# Christmas, January, February and March In Portugal



## DJMotorhomer (Apr 15, 2010)

Hi

We will be spending Christmas and up to March in Portugal, having never been there in the MH before can anyone recommend Aires, campsites etc to use.

Thanks

DJM & Jan


----------



## IanA (Oct 30, 2010)

Look at the recent Vale de Parra thread on here


----------



## DJMotorhomer (Apr 15, 2010)

Where will I find that ?


----------



## rayrecrok (Nov 21, 2008)

Hi.

We usually end up >here< for 2 or 3 months, the amount you pay to stay drops dramatically for long stays, very quite with loads of wild life, it is also perfect if you want to go fishing in the barragem, you can also go boating on it.

There are plenty of places to visit in the surrounding area.

The weather is usually very nice hot enough to get a sun tan, but can get windy


----------



## julie1 (Sep 21, 2009)

DJMotorhomer said:


> Where will I find that ?


Hi Dave and Jan
You will find it in Spain/Portugal touring. I started the thread the other day. We are still here at Vale de Parra if you want any information.
Julie


----------



## DJMotorhomer (Apr 15, 2010)

Hi

Thanks for that, how do I find a certain heading as I have no clue

lol


Cheers

Dave


----------



## DJMotorhomer (Apr 15, 2010)

Found it lol


----------



## Easyriders (May 16, 2011)

We just posted on the Vale de Parra thread about a campsite in Tavira for €8.50 a night, you could check it out.

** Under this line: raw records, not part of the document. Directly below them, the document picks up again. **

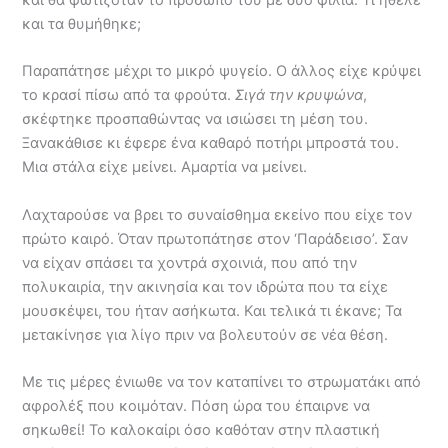
και τα θυμήθηκε;
Παραπάτησε μέχρι το μικρό ψυγείο. Ο άλλος είχε κρύψει
το κρασί πίσω από τα φρούτα.
Σιγά την κρυψώνα
,
σκέφτηκε προσπαθώντας να ισιώσει τη μέση του.
Ξανακάθισε κι έφερε ένα καθαρό ποτήρι μπροστά του.
Μια στάλα είχε μείνει. Αμαρτία να μείνει.
Λαχταρούσε να βρει το συναίσθημα εκείνο που είχε τον
πρώτο καιρό. Όταν πρωτοπάτησε στον ‘Παράδεισο’. Σαν
να είχαν σπάσει τα χοντρά σχοινιά, που από την
πολυκαιρία, την ακινησία και τον ιδρώτα που τα είχε
μουσκέψει, του ήταν ασήκωτα. Και τελικά τι έκανε; Τα
μετακίνησε για λίγο πριν να βολευτούν σε νέα θέση.
Με τις μέρες ένιωθε να τον καταπίνει το στρωματάκι από
αφρολέξ που κοιμόταν. Πόση ώρα του έπαιρνε να
σηκωθεί! Το καλοκαίρι όσο καθόταν στην πλαστική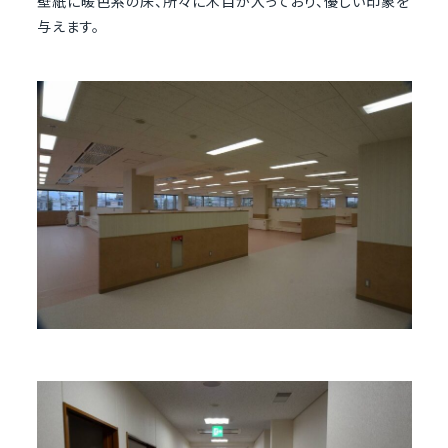
壁紙に暖色系の床、所々に木目が入っており、優しい印象を
与えます。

Also Camping Alentejo, great site, open all year, lovely helpful owner called Siebo. Tell him John and Linda sent you! Here's a link:

http://www.eurocampings.co.uk/en/europe/portugal/plains/camping-alentejo-118738/

We're here at the moment, it's great!


----------



## julie1 (Sep 21, 2009)

Easyriders said:


> We just posted on the Vale de Parra thread about a campsite in Tavira for €8.50 a night, you could check it out.
> 
> Also Camping Alentejo, great site, open all year, lovely helpful owner called Siebo. Tell him John and Linda sent you! Here's a link:
> 
> ...


Tavira PSP campsite now 9.90 euros per night. 15% discount after 30 days. Was there in September. Good campsite for winter though.


----------



## orange22 (Mar 7, 2009)

Try Guide des aires Portugal. Bord de Mar. De Porto a Faro. I think it is a french book Editions Trailers park
We have had it for about 3 years and bought it in the UK I just can't remember where from.
It allows you to travel around Portugal on free (or very cheap ) wild camps or aires. For the past 3 years we have not used a campsite


----------



## andyandsue (Sep 7, 2008)

*dingy sailing poss*

Rayrecok

looks a lovely spot , is it possible to sail a small dingy on the lake?

sue and andrew


----------



## andyandsue (Sep 7, 2008)

*sorry rayrecrok*

sorry about the name change!!!!

whats the cost for long stay for 2 people and a motorhome?

sue and andrew


----------



## tomnjune (May 1, 2005)

hi dave

try parquedagale.com, just had 2 weeks there, €6.50 night includes elec,wifi, near bars ,restaurants ,shops. vale da parra is a bit out in the sticks, and a way to walk to the above. both sites very good but that was our preference.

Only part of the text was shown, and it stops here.